Polycystic kidney disease is a major cause of end stage renal disease in Europe.
The adult-onset Autosomal Dominant Polycystic Kidney Disease (ADPKD) is a very frequent monogenetic disease and a major cause of dialysis-requiring end stage renal disease.
Autosomal Recessive Polycystic Kidney Disease (ARPKD) is the rare and often severe pediatric form of cystic kidneys. It has an early impact on child health. Kidneys are often grossly enlarged at birth and there is mandatory hepatic involvement. ARPKD occurs with an estimated incidence of 1:20.000. Still, ARPKD is responsible for up to 50% of patients with cystic kidneys in pediatric centers.
There is major unexplained phenotypic variability in ARPKD. The disorder is caused by mutations in a single gene, PKHD1. PKHD1 encodes a huge transmembrane protein called Fibrocystin, which localizes to primary cilia of cells, classifying ARPKD as a ciliopathy. Fibrocystin is also involved in the regulation of pathways affected in ADPKD.
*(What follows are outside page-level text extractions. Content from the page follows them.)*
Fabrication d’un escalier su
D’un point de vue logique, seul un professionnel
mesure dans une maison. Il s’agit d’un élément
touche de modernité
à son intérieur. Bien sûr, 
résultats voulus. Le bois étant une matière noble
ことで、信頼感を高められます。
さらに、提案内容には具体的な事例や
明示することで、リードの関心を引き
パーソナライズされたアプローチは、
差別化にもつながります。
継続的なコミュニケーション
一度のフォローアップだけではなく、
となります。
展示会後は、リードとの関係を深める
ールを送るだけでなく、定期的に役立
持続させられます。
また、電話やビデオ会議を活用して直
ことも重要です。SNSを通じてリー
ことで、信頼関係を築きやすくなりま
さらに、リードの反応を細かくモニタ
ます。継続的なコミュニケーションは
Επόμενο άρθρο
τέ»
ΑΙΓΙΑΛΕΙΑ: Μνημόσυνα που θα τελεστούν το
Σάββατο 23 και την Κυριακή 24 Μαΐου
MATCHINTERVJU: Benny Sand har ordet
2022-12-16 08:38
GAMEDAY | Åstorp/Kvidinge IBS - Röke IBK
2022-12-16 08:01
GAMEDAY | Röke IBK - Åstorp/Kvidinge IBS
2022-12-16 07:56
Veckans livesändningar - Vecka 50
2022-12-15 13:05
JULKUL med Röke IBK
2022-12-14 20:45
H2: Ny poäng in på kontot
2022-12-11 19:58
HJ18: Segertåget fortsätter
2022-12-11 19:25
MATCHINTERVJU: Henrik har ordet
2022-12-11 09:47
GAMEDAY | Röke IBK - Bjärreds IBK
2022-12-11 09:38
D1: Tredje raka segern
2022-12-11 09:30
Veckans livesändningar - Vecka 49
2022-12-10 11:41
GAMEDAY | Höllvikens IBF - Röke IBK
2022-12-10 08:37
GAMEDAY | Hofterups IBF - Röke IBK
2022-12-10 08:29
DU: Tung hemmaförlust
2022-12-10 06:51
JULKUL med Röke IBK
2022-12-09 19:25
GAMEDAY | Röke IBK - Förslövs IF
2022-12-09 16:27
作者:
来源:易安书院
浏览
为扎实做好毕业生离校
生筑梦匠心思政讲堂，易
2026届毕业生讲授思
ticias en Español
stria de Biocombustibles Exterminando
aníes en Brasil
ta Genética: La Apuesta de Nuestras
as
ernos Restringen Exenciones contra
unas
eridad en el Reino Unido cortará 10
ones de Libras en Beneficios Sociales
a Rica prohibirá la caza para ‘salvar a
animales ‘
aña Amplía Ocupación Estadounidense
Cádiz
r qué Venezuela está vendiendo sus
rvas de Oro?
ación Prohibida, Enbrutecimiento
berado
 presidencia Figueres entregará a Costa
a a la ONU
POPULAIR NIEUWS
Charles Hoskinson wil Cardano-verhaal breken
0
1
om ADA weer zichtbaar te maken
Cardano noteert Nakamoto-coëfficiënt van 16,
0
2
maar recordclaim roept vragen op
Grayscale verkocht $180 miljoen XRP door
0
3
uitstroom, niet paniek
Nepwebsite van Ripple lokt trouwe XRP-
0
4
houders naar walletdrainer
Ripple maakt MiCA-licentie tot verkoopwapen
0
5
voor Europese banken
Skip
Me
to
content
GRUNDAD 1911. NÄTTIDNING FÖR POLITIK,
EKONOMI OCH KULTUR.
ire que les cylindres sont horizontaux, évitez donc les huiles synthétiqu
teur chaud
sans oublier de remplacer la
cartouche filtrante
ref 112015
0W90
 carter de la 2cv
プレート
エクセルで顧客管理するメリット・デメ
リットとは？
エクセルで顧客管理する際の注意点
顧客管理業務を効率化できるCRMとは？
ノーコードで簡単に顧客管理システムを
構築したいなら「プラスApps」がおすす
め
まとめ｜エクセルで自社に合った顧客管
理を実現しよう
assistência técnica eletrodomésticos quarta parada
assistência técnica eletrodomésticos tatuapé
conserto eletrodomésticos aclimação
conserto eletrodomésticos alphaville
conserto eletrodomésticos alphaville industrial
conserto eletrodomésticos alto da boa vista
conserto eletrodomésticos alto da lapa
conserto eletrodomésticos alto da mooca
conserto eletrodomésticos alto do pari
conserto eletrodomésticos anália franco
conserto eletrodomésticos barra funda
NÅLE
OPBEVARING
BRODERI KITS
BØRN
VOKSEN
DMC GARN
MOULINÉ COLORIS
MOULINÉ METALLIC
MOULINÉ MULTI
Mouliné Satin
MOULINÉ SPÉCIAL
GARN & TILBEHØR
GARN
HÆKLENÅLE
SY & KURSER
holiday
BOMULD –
The pathophysiology, clinical heterogeneity and long-term evolution of the disorder remain poorly understood, explaining why there is currently no causative treatment for ARPKD. Even in most-advanced medical centers mortality remains high. Kidney dysfunction can be progressive leading to early end stage renal failure. Combined liver and kidney transplantation may be required in case of renal and hepatic failure. Severe and very early arterial hypertension is common and treatment often remains challenging. No clinical classifications, clinical risk factors or treatment guidelines for these challenges have been established so far and experience remains sparse even in large pediatric centers.